### WORK TASK:
Retype, word for word, every line of the records below starting at the one that contains "automation meet these" and ending at the one that contains "September 25, 2024"; include both of those lines and nothing more.

### RECORDS TO PROCESS:
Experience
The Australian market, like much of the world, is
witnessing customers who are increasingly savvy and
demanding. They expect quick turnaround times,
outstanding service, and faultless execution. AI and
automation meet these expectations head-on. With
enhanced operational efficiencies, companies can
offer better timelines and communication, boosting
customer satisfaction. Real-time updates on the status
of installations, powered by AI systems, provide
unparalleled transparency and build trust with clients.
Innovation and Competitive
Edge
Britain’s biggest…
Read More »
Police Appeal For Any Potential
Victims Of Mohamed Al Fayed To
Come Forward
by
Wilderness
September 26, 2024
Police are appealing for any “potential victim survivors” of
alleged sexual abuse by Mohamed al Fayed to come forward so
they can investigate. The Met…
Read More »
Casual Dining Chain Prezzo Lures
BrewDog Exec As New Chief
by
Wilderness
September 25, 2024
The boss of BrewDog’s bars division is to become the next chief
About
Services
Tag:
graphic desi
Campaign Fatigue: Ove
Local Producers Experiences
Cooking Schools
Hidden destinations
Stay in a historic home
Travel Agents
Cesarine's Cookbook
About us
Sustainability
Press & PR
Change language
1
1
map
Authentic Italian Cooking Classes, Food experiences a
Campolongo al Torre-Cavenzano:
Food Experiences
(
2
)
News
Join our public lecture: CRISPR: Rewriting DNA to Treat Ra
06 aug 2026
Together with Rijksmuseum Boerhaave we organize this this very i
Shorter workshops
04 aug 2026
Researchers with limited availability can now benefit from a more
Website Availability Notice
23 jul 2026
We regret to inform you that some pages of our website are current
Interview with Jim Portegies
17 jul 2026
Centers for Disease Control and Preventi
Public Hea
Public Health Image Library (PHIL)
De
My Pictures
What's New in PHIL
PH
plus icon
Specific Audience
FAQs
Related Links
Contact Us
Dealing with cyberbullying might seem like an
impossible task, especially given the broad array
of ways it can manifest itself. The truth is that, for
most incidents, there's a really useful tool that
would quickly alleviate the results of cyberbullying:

### ANSWER SPACE:
automation meet these expectations head-on. With
enhanced operational efficiencies, companies can
offer better timelines and communication, boosting
customer satisfaction. Real-time updates on the status
of installations, powered by AI systems, provide
unparalleled transparency and build trust with clients.
Innovation and Competitive
Edge
Britain’s biggest…
Read More »
Police Appeal For Any Potential
Victims Of Mohamed Al Fayed To
Come Forward
by
Wilderness
September 26, 2024
Police are appealing for any “potential victim survivors” of
alleged sexual abuse by Mohamed al Fayed to come forward so
they can investigate. The Met…
Read More »
Casual Dining Chain Prezzo Lures
BrewDog Exec As New Chief
by
Wilderness
September 25, 2024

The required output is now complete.